Greek director Yorgos Lanthimos has a rather distinctive style. To put it bluntly, it isn’t for everyone. The characters in his films are not exactly likable people you can root for. If anything, his work seems designed to remove any sort of empathy for his protagonists, often done through Lanthimos’s shot choices, scripts that lack anyone worth rooting for, and even just actor delivery. It is seriously not for everybody.

Oh, and then I saw I had, like, three days left to watch The Killing of a Sacred Deer before it left Netflix. I had a rough idea what this one was about, and that helped because, well, this is a weird one.

Cardiologist Steven Murphy (Colin Farrell) has what looks like an ideal family consisting of wife Anna (Nicole Kidman), teenage daughter Kim (Raffey Cassidy), and young son Bob (Sunny Suljic). But he keeps meeting with teenager Martin (Barry Keoghan), taking him to dinner and offering him expensive gifts. He even takes the boy home to dinner to meet his family, and after some strong suggestions from Martin, returns the favor by having dinner at Martin’s home with the boy’s mother (Alicia Silverstone). Martin also keeps showing up at Steven’s job, despite Steven’s insistence that he not do that, but why does Steven keep this kid around anyway?
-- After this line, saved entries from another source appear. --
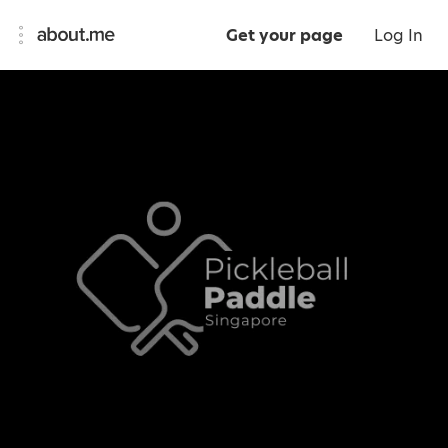
Get your page
Log In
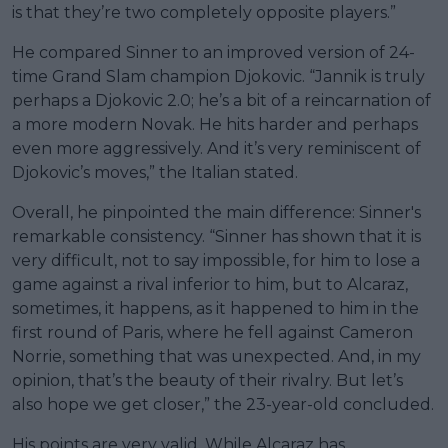
is that they’re two completely opposite players.”
He compared Sinner to an improved version of 24-
time Grand Slam champion Djokovic. “Jannik is truly
perhaps a Djokovic 2.0; he’s a bit of a reincarnation of
a more modern Novak. He hits harder and perhaps
even more aggressively. And it’s very reminiscent of
Djokovic’s moves,” the Italian stated.
Overall, he pinpointed the main difference: Sinner's
remarkable consistency. “Sinner has shown that it is
very difficult, not to say impossible, for him to lose a
game against a rival inferior to him, but to Alcaraz,
sometimes, it happens, as it happened to him in the
first round of Paris, where he fell against Cameron
Norrie, something that was unexpected. And, in my
opinion, that’s the beauty of their rivalry. But let’s
also hope we get closer,” the 23-year-old concluded.
His points are very valid. While Alcaraz has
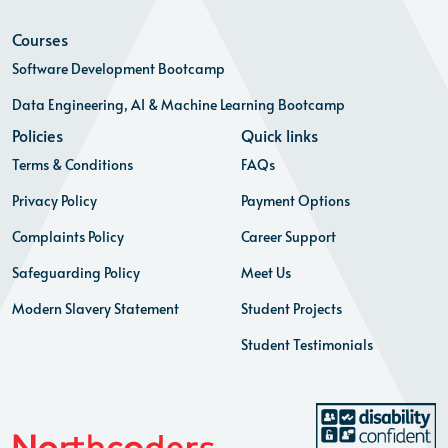
Courses
Software Development Bootcamp
Data Engineering, AI & Machine Learning Bootcamp
Policies
Quick links
Terms & Conditions
FAQs
Privacy Policy
Payment Options
Complaints Policy
Career Support
Safeguarding Policy
Meet Us
Modern Slavery Statement
Student Projects
Student Testimonials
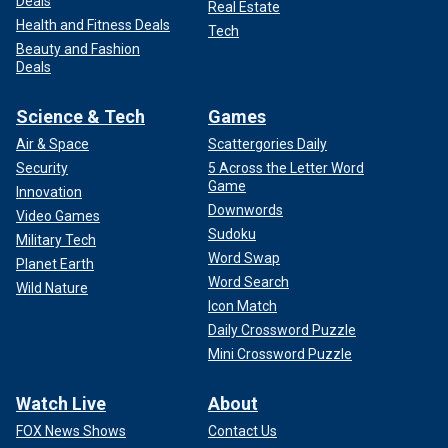
Deals
Real Estate
Health and Fitness Deals
Tech
Beauty and Fashion
Deals
Science & Tech
Games
Air & Space
Scattergories Daily
Security
5 Across the Letter Word
Game
Innovation
Downwords
Video Games
Sudoku
Military Tech
Word Swap
Planet Earth
Word Search
Wild Nature
Icon Match
Daily Crossword Puzzle
Mini Crossword Puzzle
Watch Live
About
FOX News Shows
Contact Us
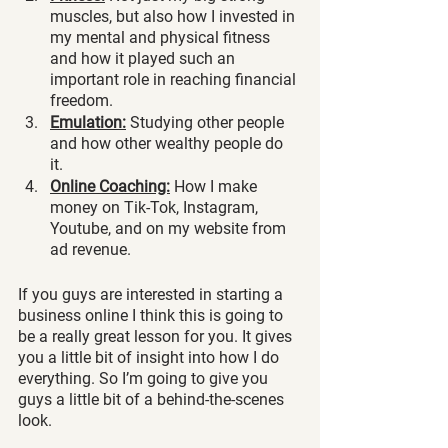
muscles, but also how I invested in 
my mental and physical fitness 
and how it played such an 
important role in reaching financial 
freedom. 
Emulation:
 Studying other people 
and how other wealthy people do 
it. 
Online Coaching:
 How I make 
money on Tik-Tok, Instagram, 
Youtube, and on my website from 
ad revenue.
If you guys are interested in starting a 
business online I think this is going to 
be a really great lesson for you. It gives 
you a little bit of insight into how I do 
everything. So I’m going to give you 
guys a little bit of a behind-the-scenes 
look.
Well, there is a reason. Martin’s father died somewhat young on the operating table. Steven was the surgeon. As such, Martin has issued a curse to bring about some sort of justice, a curse Steven does not tell anyone about at first. The curse is simple: either Steven kills one member of his family, or they will all gradually get sick and die of a mysterious illness. Steven’s inclination is to not believe it at first, but then Bob’s legs stop working one day, and the boy’s appetite completely disappears. Kim comes down with it next. And, for whatever reason, Martin can’t or won’t remove the curse. So, Steven either has to kill his wife or one of his children, or they all die.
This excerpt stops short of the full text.